Below is some data. Retype exactly the lines starting at the one with "question et d’améliorer, pourquoi" and ending at the one with "В Таиланде прошла церемо".

[EXERCISE INPUTS — start]

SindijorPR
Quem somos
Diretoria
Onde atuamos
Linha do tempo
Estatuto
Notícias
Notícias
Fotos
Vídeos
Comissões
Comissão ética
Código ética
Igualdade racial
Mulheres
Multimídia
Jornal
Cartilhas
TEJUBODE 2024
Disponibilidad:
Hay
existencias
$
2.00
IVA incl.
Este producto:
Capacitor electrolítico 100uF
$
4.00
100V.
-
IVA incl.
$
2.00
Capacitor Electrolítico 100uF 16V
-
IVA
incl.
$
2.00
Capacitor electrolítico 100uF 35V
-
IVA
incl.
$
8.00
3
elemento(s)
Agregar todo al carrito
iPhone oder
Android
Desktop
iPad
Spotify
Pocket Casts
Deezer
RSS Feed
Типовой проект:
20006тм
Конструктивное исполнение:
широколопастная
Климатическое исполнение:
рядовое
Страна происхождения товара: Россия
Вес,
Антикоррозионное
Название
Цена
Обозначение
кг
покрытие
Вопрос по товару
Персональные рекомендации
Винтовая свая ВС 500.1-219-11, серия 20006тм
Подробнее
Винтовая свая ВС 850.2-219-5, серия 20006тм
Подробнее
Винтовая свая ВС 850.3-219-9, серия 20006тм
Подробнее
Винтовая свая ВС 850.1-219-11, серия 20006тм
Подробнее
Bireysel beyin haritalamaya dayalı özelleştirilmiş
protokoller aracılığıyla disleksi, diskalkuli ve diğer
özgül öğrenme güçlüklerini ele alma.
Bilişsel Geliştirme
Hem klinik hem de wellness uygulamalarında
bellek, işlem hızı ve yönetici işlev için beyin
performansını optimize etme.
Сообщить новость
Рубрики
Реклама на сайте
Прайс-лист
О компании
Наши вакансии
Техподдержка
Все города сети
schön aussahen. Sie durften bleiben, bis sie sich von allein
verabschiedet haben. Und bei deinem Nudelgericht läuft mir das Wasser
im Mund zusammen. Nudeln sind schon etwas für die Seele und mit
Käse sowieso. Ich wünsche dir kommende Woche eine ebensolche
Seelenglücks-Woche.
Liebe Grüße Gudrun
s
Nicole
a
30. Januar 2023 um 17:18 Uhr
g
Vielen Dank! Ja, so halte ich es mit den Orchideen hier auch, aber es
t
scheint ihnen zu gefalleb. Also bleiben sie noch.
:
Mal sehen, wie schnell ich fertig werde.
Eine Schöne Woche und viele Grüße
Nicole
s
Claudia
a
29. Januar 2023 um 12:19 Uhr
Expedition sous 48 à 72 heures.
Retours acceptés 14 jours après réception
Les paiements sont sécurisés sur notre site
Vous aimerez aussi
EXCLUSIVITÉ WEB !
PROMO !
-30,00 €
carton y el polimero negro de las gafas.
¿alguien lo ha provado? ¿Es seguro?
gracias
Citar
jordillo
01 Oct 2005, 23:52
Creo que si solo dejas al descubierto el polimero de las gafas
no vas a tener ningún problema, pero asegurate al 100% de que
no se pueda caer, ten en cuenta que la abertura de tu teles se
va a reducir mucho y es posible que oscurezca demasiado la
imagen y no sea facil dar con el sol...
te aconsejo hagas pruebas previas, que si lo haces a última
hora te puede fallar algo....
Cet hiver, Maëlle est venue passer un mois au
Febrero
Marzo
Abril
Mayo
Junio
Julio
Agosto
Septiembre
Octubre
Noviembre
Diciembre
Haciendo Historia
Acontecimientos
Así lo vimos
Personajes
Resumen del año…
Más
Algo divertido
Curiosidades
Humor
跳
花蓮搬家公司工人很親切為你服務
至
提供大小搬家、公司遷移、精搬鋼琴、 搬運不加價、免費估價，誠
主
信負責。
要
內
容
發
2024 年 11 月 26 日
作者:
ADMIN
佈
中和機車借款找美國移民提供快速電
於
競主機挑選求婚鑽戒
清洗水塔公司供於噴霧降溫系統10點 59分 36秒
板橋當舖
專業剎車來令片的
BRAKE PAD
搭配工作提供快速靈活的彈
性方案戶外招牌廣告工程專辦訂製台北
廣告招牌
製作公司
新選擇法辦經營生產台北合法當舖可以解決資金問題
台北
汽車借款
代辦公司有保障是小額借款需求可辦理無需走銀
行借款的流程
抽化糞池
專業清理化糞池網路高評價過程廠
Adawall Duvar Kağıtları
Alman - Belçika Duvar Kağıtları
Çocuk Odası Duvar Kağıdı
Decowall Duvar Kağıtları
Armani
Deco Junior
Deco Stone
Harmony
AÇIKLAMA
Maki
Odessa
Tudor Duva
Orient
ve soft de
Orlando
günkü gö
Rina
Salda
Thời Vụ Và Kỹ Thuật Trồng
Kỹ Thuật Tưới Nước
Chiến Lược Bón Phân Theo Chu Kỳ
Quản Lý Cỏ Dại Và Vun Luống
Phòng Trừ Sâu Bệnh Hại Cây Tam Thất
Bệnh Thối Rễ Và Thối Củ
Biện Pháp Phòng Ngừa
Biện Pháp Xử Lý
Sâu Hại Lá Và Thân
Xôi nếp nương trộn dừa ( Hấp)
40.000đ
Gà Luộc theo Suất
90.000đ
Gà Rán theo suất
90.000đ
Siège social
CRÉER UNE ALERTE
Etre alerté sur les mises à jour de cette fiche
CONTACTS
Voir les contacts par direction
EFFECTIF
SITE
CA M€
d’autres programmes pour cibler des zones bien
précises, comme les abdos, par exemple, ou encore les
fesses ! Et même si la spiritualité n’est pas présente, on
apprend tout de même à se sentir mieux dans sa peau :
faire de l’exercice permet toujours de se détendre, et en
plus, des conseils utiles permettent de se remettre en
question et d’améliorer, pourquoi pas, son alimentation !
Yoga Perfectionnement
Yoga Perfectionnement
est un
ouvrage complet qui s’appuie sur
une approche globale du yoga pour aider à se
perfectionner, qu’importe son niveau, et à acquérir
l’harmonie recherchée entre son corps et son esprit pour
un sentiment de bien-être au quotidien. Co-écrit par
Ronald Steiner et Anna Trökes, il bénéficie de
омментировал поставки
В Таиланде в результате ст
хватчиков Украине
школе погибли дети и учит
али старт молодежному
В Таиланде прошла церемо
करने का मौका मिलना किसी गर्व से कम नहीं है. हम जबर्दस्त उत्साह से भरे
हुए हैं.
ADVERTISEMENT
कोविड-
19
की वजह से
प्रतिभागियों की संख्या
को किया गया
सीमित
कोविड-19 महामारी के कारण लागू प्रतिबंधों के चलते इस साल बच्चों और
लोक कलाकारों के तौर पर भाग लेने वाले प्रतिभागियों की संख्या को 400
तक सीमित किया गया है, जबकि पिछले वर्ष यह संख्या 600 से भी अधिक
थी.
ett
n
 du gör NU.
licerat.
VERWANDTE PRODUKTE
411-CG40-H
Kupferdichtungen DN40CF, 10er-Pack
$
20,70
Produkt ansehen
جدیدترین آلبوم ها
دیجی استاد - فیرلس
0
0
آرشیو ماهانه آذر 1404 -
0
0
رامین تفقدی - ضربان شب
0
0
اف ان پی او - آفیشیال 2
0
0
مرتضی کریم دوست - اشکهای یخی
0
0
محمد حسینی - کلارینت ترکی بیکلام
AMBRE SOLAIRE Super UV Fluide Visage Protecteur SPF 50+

[EXERCISE INPUTS — finish]

# RESPONSE TO THIS TASK
question et d’améliorer, pourquoi pas, son alimentation !
Yoga Perfectionnement
Yoga Perfectionnement
est un
ouvrage complet qui s’appuie sur
une approche globale du yoga pour aider à se
perfectionner, qu’importe son niveau, et à acquérir
l’harmonie recherchée entre son corps et son esprit pour
un sentiment de bien-être au quotidien. Co-écrit par
Ronald Steiner et Anna Trökes, il bénéficie de
омментировал поставки
В Таиланде в результате ст
хватчиков Украине
школе погибли дети и учит
али старт молодежному
В Таиланде прошла церемо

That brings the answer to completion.